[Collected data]
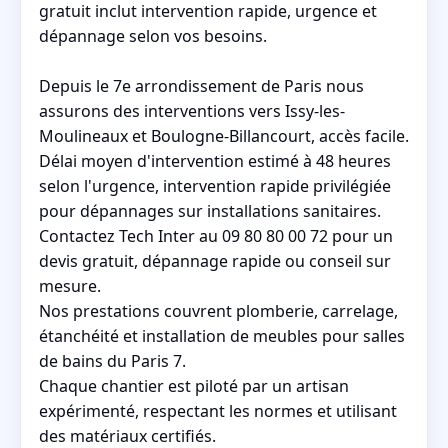
gratuit inclut intervention rapide, urgence et
dépannage selon vos besoins.
Depuis le 7e arrondissement de Paris nous
assurons des interventions vers Issy-les-
Moulineaux et Boulogne-Billancourt, accès facile.
Délai moyen d'intervention estimé à 48 heures
selon l'urgence, intervention rapide privilégiée
pour dépannages sur installations sanitaires.
Contactez Tech Inter au 09 80 80 00 72 pour un
devis gratuit, dépannage rapide ou conseil sur
mesure.
Nos prestations couvrent plomberie, carrelage,
étanchéité et installation de meubles pour salles
de bains du Paris 7.
Chaque chantier est piloté par un artisan
expérimenté, respectant les normes et utilisant
des matériaux certifiés.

▶ Task statement
Working through the records, find each line containing the word "selon" and copy it.

▶ Response to the task
dépannage selon vos besoins.
selon l'urgence, intervention rapide privilégiée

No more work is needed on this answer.